The following diagram shows how the responsibility for FIPS compliance is divided between Google and the customer across architectural layers of AlloyDB Omni.

The following table describes the FIPS boundaries and responsibilities for AlloyDB Omni:
| FIPS boundary layer | Responsibility | Description |
|---|---|---|
| FIPS-compliant hardware | Customer | Physical hardware and cryptographic components must be NIST-certified and configured in a FIPS-approved state. |
| Kubernetes nodes OS | Customer | The worker node host operating system—for example, RHEL—must run in FIPS mode. FIPS state must be verified (cat /proc/sys/crypto/fips_enabled returns 1). |
| Kubernetes control plane | Customer | Control plane components like kubelet and networking and storage plugins must use FIPS-validated cryptographic modules—for example, built with Go-BoringCrypto. |
| AlloyDB Omni operator controllers | Developed by Google, built on a FIPS-compliant base image (Red Hat UBI), with FIPS compliance enabled on the container on which the database is running. | |
| AlloyDB Omni container image | Uses FIPS-compliant cryptographic libraries like BoringSSL and enforces FIPS-approved algorithms for password hashing (scram-sha-256) and TLS cipher suites. |
|
| Certificates from custom CA | Shared | Digital certificates must meet FIPS standards for key strength and signature algorithms. The certificate chain must trace back to a FIPS-compliant Root CA. |
STIG shared responsibility
The Defense Information Systems Agency (DISA) publishes Security Technical Implementation Guides (STIGs) to establish cybersecurity standards and hardening requirements for software, operating systems, and databases. These guides define specific security parameters to protect systems from vulnerabilities and cyber threats.
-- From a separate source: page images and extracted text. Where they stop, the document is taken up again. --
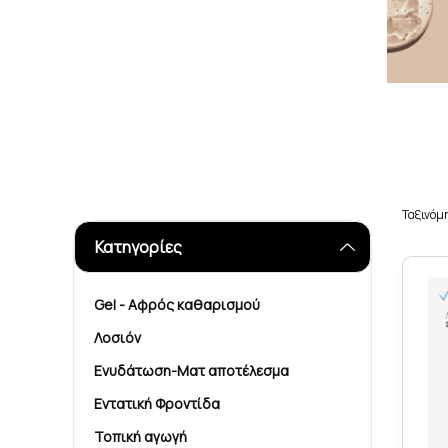
Ταξινόμ
Κατηγορίες
Gel - Αφρός καθαρισμού
Λοσιόν
Ενυδάτωση-Ματ αποτέλεσμα
Εντατική Φροντίδα
Τοπική αγωγή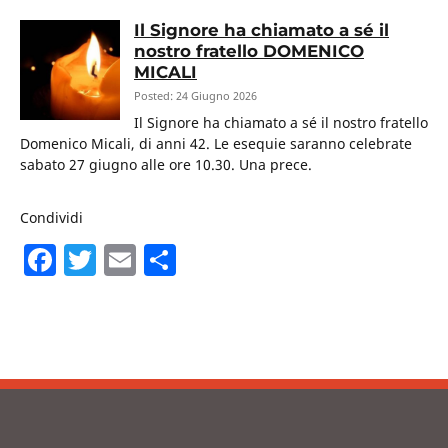
Il Signore ha chiamato a sé il
nostro fratello DOMENICO
MICALI
Posted: 24 Giugno 2026
Il Signore ha chiamato a sé il nostro fratello
Domenico Micali, di anni 42. Le esequie saranno celebrate
sabato 27 giugno alle ore 10.30. Una prece.
Condividi
F
T
E
C
a
w
m
o
c
itt
ai
n
e
er
l
di
b
vi
o
di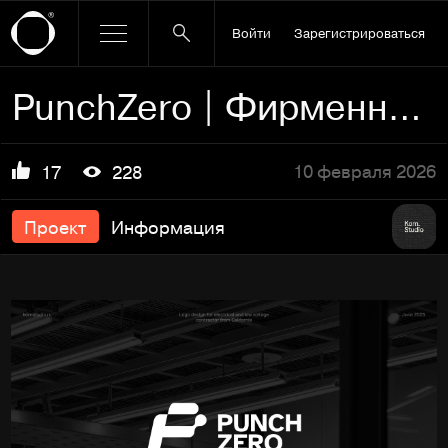
Войти
Зарегистрироваться
PunchZero | Фирменный стиль
10 февраля 2026
17
228
Проект
Информация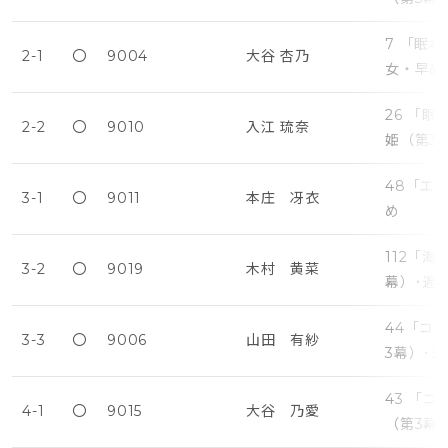
7 「眠
2-1
〇
9004
大谷 杏乃
女・早め
26 「
2-2
〇
9010
入江 琉奈
姫（第3
48「エ
3-1
〇
9011
本庄 冴衣
め
112「
3-2
〇
9019
木村 黄菜
幕）･遅
44「コ
3-3
〇
9006
山田 有紗
3幕）･
43 「
4-1
〇
9015
大谷 乃愛
（第3幕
For a complete list of STIG rules, see AlloyDB Omni STIG compliance.
Hardening your environment according to STIG requirements is essential for obtaining an Authorization to Operate (ATO) in highly secure or government sectors. While AlloyDB Omni implements many database-level security controls by default, achieving full STIG compliance is a shared responsibility that requires the customer to configure and verify infrastructure-level settings.
The following table lists all STIG vulnerability IDs that require action, validation, or configuration by the customer. For comprehensive information, see the PostgreSQL 9.x on Red Hat Enterprise Linux Security Technical Implementation Guide (STIG) compliance checklist.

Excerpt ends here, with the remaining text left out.